CARTA A UN ANGEL

Sobrinita de mi vida, perdóname esta flojada, te saludo con un pañuelo, para decirte a dios en mi carta. No sé que me ocurre, ni sé que me pasa, me tiro del catre al suelo, me hecho en el catre de espaldas, quiero llorar y no puedo, quiero respirar y me ahogan estos nudos misteriosos que las amarguras atan.
Se ha quedado sola la casa, ladran los perros afuera como si vieran fantasmas y alumbran mis pensamientos candiles de luces malas, inunda mi mente como un mar tus recuerdos.... “Anita María te llamabas, año dos meses tenías”…; un miércoles al caer la tarde te pusiste malita, tus ojitos encendidos, tu cuerpito echando llamas; con tu cándida mirada exclamabas “, me muero tata, me muero mama, tengo una sed de martirio, siento un fuego que me abraza...” Turbado volé contigo al pueblo, tu llanto eran puñales metidos en mi pecho ... Le expliqué al doctor el caso suplicante, y le dije que hiciera algo para salvarte, pero como que el destino se interpuso, que la ciencia... nada ... nada pudo hacer para evitar tu prematura partida; me dijo que comprara en la botica un frasco de limonada y que esperáramos poder hacer algo si la fiebre pasara... espere... esperé lleno de angustia y desesperación, con el corazón en la boca y la tristeza en el alma, el médico sabía que nada se podía hacer, y calló tan infausta noticia .
La fiebre duró poquito, se te acabó al caer la tarde cuando el sol se ocultaba, los ánimos se tranquilizaban y nos disponíamos a descansar tras una larga jornada; tu madre te abrasaba, y tu tranquila te dormías en su regazo con la frente helada, mi hermano sin voz tan solo hacía presencia junto a la cama, de repente deshojaste un leve suspiro y de tu desfallecido cuerpecito se desprendió presuroso un ángel que se marchó a prisa a los brazos del creador, como rehuyendo a los peligros mundanos.
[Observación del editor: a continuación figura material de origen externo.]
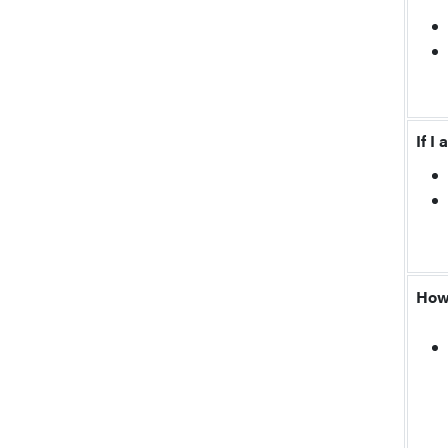
If I
How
Desde aquel nefasto 10 de septiembre en nuestro hogar no se ha podido consignar la calma, tus padres se pasan llorando, se pasan callados, con los ojos en el aire, con los brazos cruzados, lo mismo que si te acunaran dormidita en sus regazos; No sabes pequeña lo que te extraño, mi corazón está inundado por la nostalgia, a veces me conformo porque tu estas allá junto a Dios porque sois un ángel, nosotros nos hemos quedado solos, como sola está la casa..... Para mí, tú no has muerto, al llegar la noche veo siempre esos vivarachos ojos negros, tus traviesas manos acariciándome cuando duermo y al abrirse el alba puedo distinguir tus dientecitos blancos y la fisonomía de tu inocente sonrisa.